◆ Data for analysis
▽

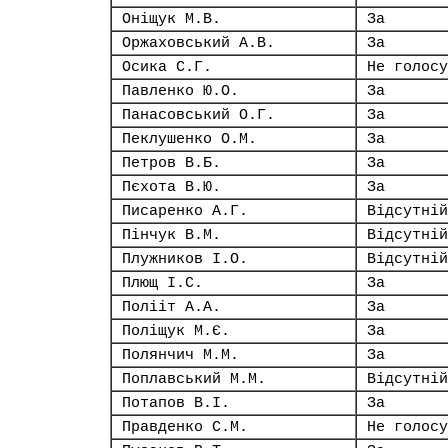
Оніщук М.В.
За
Оржаховський А.В.
За
Осика С.Г.
Не голосу
Павленко Ю.О.
За
Панасовський О.Г.
За
Пеклушенко О.М.
За
Петров В.Б.
За
Пєхота В.Ю.
За
Писаренко А.Г.
Відсутній
Пінчук В.М.
Відсутній
Плужников І.О.
Відсутній
Плющ І.С.
За
Полііт А.А.
За
Поліщук М.Є.
За
Полянчич М.М.
За
Поплавський М.М.
Відсутній
Потапов В.І.
За
Правденко С.М.
Не голосу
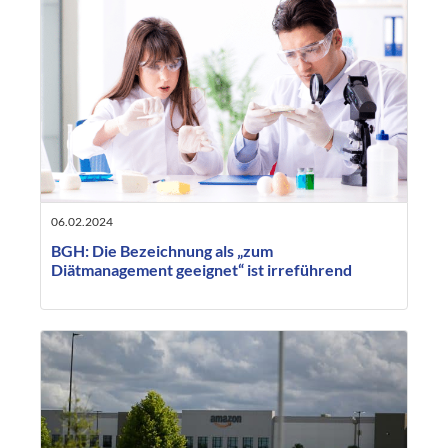
06.02.2024
BGH: Die Bezeichnung als „zum
Diätmanagement geeignet“ ist irreführend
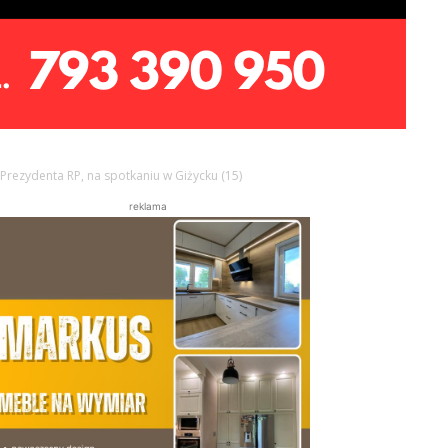
Prezydenta RP, na spotkaniu w Giżycku (15)
reklama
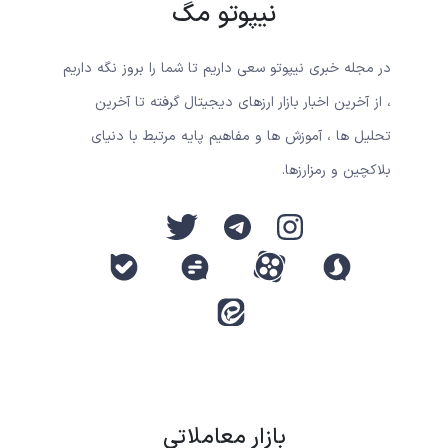
نیپوتو مگ
در مجله خبری نیپوتو سعی داریم تا شما را بروز نگه داریم
، از آخرین اخبار بازار ارزهای دیجیتال گرفته تا آخرین
تحلیل ها ، آموزش ها و مفاهیم پایه مرتبط با دنیای
بلاکچین و رمزارزها.
بازار معاملاتی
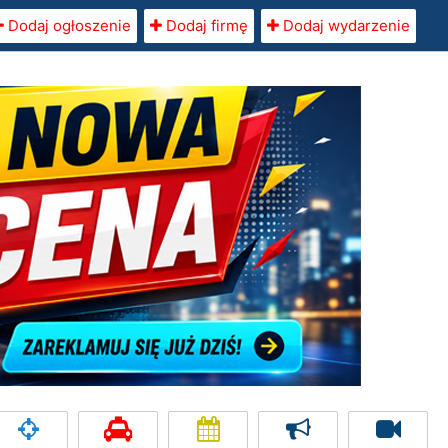
Dodaj ogłoszenie
Dodaj firmę
Dodaj wydarzenie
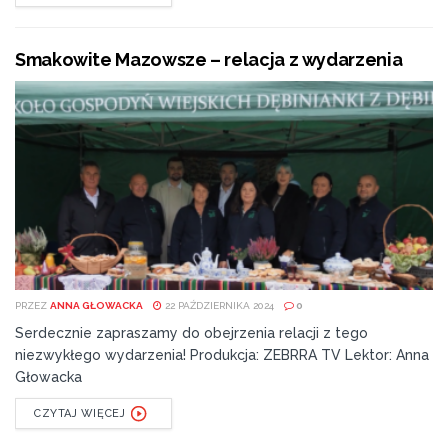
Smakowite Mazowsze – relacja z wydarzenia
PRZEZ
ANNA GŁOWACKA
22 PAŹDZIERNIKA 2024
0
Serdecznie zapraszamy do obejrzenia relacji z tego
niezwykłego wydarzenia! Produkcja: ZEBRRA TV Lektor: Anna
Głowacka
CZYTAJ WIĘCEJ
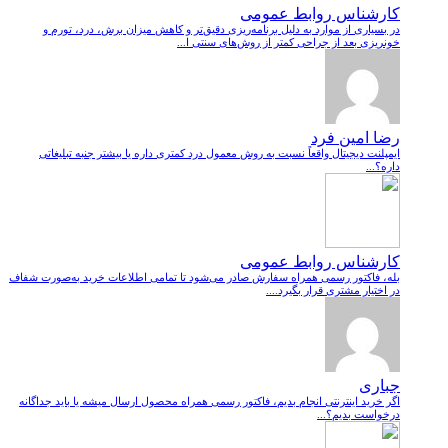
کارشناس روابط عمومی
در بسیاری از موارد به دلیل برنامه‌ریزی دقیق‌تر و کاهش میزان برش، درد، تورم و
خونریزی بعد از جراحی کمتر از روش‌های سنتی ا...
رضا امین فرد
ایمپلنت دیجیتال واقعاً نسبت به روش معمول درد کمتری داره یا بیشتر جنبه تبلیغاتی
داره؟...
کارشناس روابط عمومی
بله، فاکتور رسمی همراه سفارش صادر می‌شود تا تمامی اطلاعات خرید به‌صورت شفاف
در اختیار مشتری قرار بگیرد....
جباری
اگر خرید اینترنتی انجام بدیم، فاکتور رسمی همراه محصول ارسال میشه یا باید جداگانه
درخواست بدیم؟...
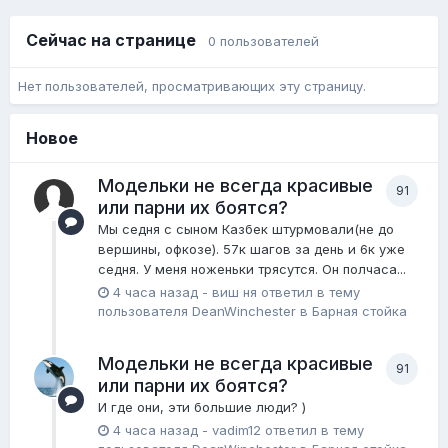
Сейчас на странице
0 пользователей
Нет пользователей, просматривающих эту страницу.
Новое
Модельки не всегда красивые
91
или парни их боятся?
Мы седня с сыном Казбек штурмовали(не до
вершины, офкозе). 57к шагов за день и 6к уже
седня. У меня ноженьки трясутся. Он полчаса...
4 часа назад
-
виш ня
ответил в тему
пользователя
DeanWinchester
в
Барная стойка
Модельки не всегда красивые
91
или парни их боятся?
И где они, эти большие люди? )
4 часа назад
-
vadim12
ответил в тему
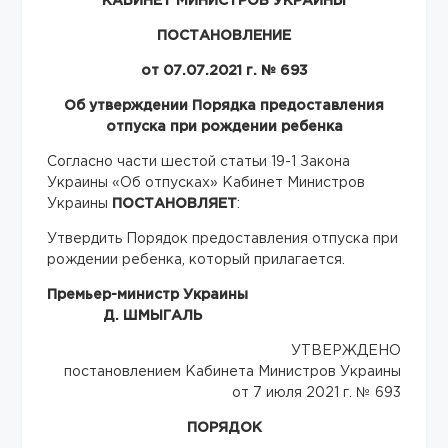
КАБИНЕТ МИНИСТРОВ УКРАИНЫ
ПОСТАНОВЛЕНИЕ
от 07.07.2021 г. № 693
Об утверждении Порядка предоставления
отпуска при рождении ребенка
Согласно части шестой статьи 19-1 Закона
Украины «Об отпусках» Кабинет Министров
Украины
ПОСТАНОВЛЯЕТ
:
Утвердить Порядок предоставления отпуска при
рождении ребенка, который прилагается.
Премьер-министр Украины
Д. ШМЫГАЛЬ
УТВЕРЖДЕНО
постановлением Кабинета Министров Украины
от 7 июля 2021 г. № 693
ПОРЯДОК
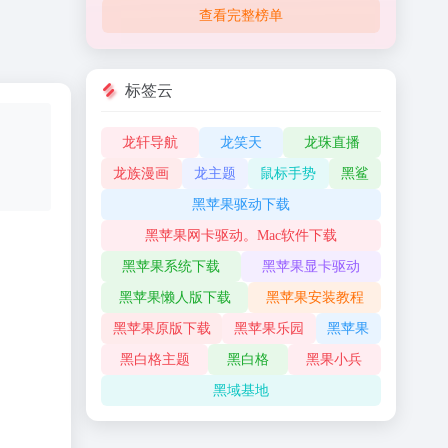
查看完整榜单
标签云
龙轩导航
龙笑天
龙珠直播
龙族漫画
龙主题
鼠标手势
黑鲨
黑苹果驱动下载
黑苹果网卡驱动。Mac软件下载
黑苹果系统下载
黑苹果显卡驱动
黑苹果懒人版下载
黑苹果安装教程
黑苹果原版下载
黑苹果乐园
黑苹果
黑白格主题
黑白格
黑果小兵
黑域基地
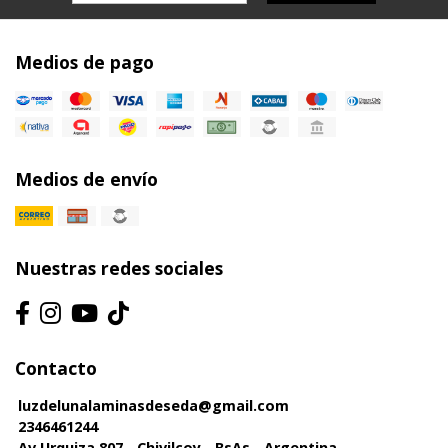
Medios de pago
Medios de envío
Nuestras redes sociales
Contacto
luzdelunalaminasdeseda@gmail.com
2346461244
Av Urquiza 807 - Chivilcoy - BsAs - Argentina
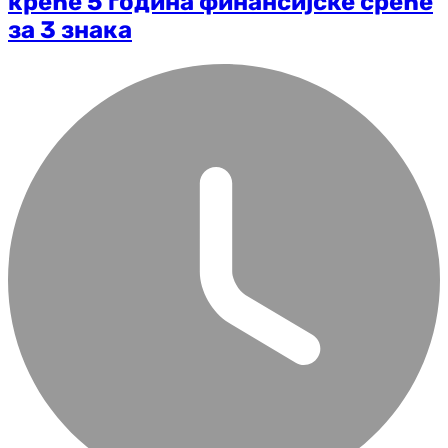
креће 5 година финансијске среће
за 3 знака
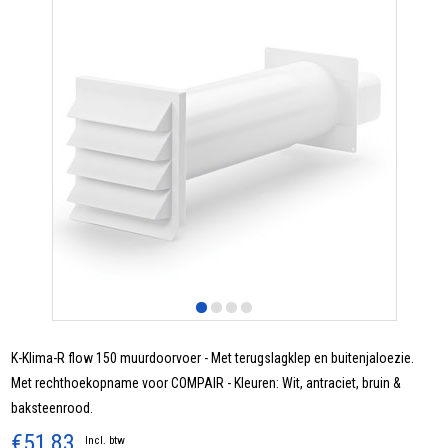
K-Klima-R flow 150 muurdoorvoer - Met terugslagklep en buitenjaloezie.
Met rechthoekopname voor COMPAIR - Kleuren: Wit, antraciet, bruin &
baksteenrood.
€51,83
Incl. btw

△

Your task is to copy each line of the listing that holds the word "Dodaj".

◆ Task result
Dodaj ogłoszenie
Dodaj firmę
Dodaj wydarzenie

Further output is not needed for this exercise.